↓↓↓

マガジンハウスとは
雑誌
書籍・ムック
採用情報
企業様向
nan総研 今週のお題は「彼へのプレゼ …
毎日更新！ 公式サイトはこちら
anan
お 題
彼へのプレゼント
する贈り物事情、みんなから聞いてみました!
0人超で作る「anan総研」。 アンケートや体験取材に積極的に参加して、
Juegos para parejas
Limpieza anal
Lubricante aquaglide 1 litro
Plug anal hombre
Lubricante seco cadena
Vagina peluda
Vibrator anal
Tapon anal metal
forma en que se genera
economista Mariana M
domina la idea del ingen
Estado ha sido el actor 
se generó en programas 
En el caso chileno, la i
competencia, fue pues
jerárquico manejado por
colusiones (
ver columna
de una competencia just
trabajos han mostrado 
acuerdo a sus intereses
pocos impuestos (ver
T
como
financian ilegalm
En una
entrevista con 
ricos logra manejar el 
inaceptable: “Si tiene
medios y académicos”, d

↑↑↑
↓↓↓

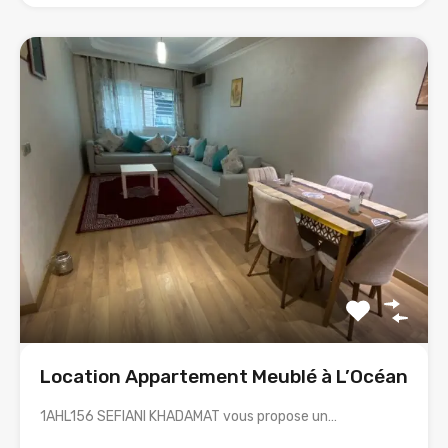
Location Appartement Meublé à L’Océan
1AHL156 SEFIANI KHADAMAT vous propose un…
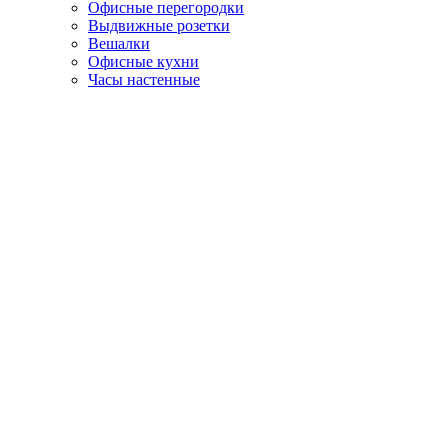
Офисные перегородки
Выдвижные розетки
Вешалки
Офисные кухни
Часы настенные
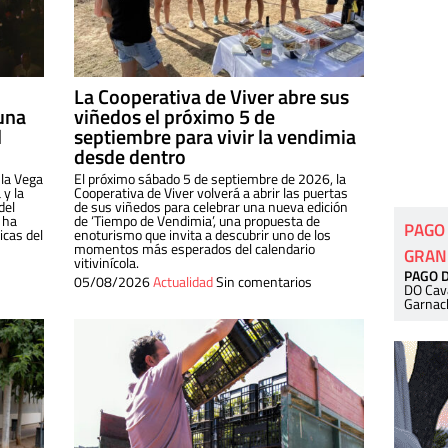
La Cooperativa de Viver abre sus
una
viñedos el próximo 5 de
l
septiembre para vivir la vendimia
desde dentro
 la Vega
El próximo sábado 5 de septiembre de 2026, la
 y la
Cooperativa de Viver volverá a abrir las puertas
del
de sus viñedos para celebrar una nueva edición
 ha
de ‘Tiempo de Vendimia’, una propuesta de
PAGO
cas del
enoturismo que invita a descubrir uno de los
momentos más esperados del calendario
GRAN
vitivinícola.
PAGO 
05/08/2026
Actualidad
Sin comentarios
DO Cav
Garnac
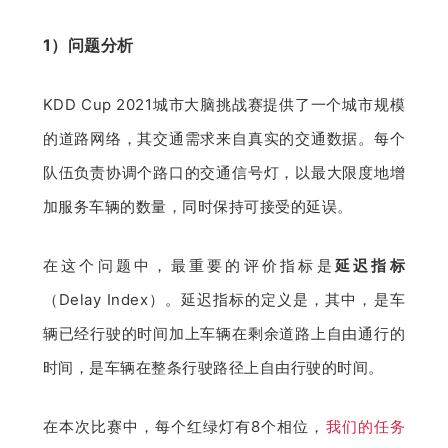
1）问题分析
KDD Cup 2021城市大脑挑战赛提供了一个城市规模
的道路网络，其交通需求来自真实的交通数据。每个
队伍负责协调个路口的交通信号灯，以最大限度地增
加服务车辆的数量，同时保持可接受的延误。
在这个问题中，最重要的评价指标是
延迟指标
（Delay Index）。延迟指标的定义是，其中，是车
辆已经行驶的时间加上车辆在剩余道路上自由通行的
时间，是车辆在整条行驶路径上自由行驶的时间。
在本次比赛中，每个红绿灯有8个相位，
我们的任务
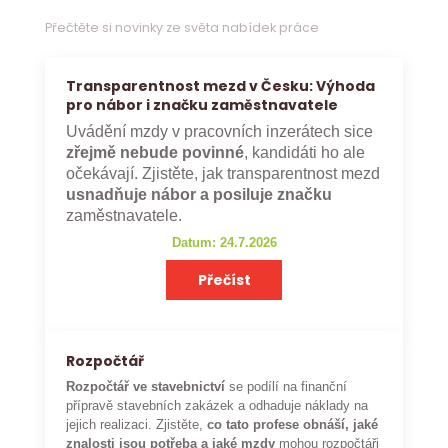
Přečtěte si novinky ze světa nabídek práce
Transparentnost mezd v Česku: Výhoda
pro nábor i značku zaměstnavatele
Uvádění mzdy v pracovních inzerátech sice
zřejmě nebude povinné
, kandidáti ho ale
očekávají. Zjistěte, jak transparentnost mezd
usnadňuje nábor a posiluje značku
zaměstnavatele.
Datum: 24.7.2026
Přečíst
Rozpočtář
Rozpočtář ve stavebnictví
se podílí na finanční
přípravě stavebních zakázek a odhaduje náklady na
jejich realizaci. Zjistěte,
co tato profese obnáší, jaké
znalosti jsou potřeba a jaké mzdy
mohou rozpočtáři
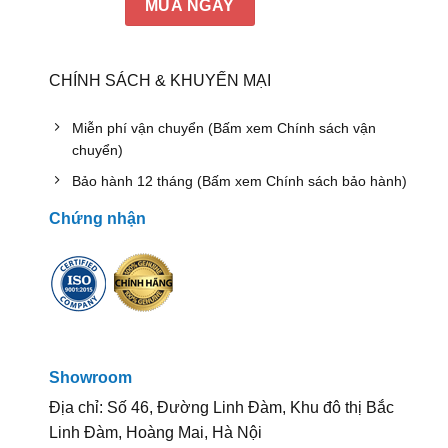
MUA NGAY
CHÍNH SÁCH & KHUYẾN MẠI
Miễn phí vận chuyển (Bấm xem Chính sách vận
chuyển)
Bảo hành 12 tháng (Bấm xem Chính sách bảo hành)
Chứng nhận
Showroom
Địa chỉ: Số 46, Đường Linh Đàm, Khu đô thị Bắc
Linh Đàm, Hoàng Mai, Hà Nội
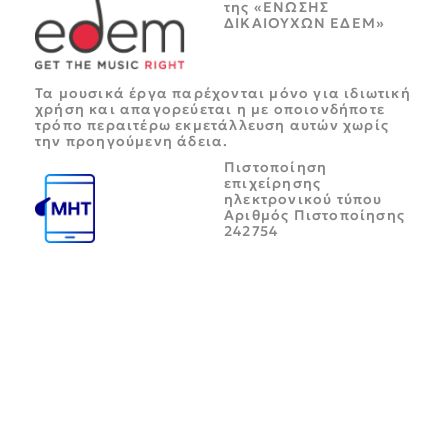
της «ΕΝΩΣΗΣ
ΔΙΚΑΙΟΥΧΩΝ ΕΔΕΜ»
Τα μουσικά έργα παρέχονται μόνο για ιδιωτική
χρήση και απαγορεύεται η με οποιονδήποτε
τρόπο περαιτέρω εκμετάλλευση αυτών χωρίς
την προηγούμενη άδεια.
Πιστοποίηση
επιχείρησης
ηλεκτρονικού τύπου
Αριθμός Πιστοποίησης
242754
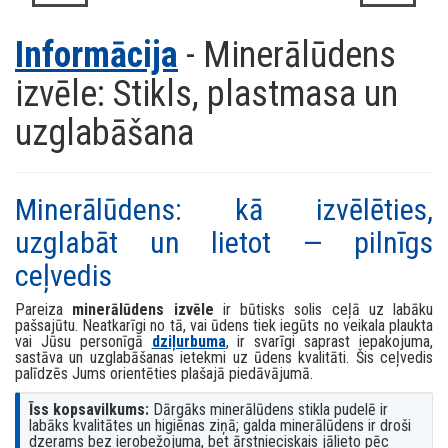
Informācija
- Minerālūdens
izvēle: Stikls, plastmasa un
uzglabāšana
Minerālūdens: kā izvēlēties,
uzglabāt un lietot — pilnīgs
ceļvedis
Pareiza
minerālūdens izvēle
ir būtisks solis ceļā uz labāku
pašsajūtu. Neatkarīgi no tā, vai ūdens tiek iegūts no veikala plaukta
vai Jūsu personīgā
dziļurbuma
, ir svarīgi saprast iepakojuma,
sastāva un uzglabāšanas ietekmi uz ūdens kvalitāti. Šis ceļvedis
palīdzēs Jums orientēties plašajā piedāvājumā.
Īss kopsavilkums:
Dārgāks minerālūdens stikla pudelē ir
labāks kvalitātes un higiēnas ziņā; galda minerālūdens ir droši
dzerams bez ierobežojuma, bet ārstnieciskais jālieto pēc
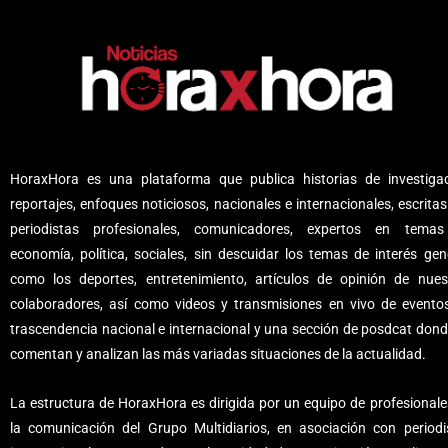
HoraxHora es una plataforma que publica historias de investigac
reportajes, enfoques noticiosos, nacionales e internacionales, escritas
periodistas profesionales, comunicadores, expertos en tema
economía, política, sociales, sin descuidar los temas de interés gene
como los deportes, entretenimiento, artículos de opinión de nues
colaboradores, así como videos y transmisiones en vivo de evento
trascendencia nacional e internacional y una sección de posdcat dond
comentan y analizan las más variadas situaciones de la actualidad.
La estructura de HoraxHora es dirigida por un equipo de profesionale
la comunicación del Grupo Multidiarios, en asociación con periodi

↑↑↑

* Task directions:
Starting at the line that contains "χρήση και απαγορεύεται η με οποιονδήποτε" and ending at the line that contains "la comunicación del", transcribe the material above exactly, excluding pictures.

* Response to the exercise:
χρήση και απαγορεύεται η με οποιονδήποτε
τρόπο περαιτέρω εκμετάλλευση αυτών χωρίς
την προηγούμενη άδεια.
Πιστοποίηση
επιχείρησης
ηλεκτρονικού τύπου
Αριθμός Πιστοποίησης
242754
Informācija
- Minerālūdens
izvēle: Stikls, plastmasa un
uzglabāšana
Minerālūdens: kā izvēlēties,
uzglabāt un lietot — pilnīgs
ceļvedis
Pareiza
minerālūdens izvēle
ir būtisks solis ceļā uz labāku
pašsajūtu. Neatkarīgi no tā, vai ūdens tiek iegūts no veikala plaukta
vai Jūsu personīgā
dziļurbuma
, ir svarīgi saprast iepakojuma,
sastāva un uzglabāšanas ietekmi uz ūdens kvalitāti. Šis ceļvedis
palīdzēs Jums orientēties plašajā piedāvājumā.
Īss kopsavilkums:
Dārgāks minerālūdens stikla pudelē ir
labāks kvalitātes un higiēnas ziņā; galda minerālūdens ir droši
dzerams bez ierobežojuma, bet ārstnieciskais jālieto pēc
HoraxHora es una plataforma que publica historias de investigac
reportajes, enfoques noticiosos, nacionales e internacionales, escritas
periodistas profesionales, comunicadores, expertos en tema
economía, política, sociales, sin descuidar los temas de interés gene
como los deportes, entretenimiento, artículos de opinión de nues
colaboradores, así como videos y transmisiones en vivo de evento
trascendencia nacional e internacional y una sección de posdcat dond
comentan y analizan las más variadas situaciones de la actualidad.
La estructura de HoraxHora es dirigida por un equipo de profesionale
la comunicación del Grupo Multidiarios, en asociación con periodi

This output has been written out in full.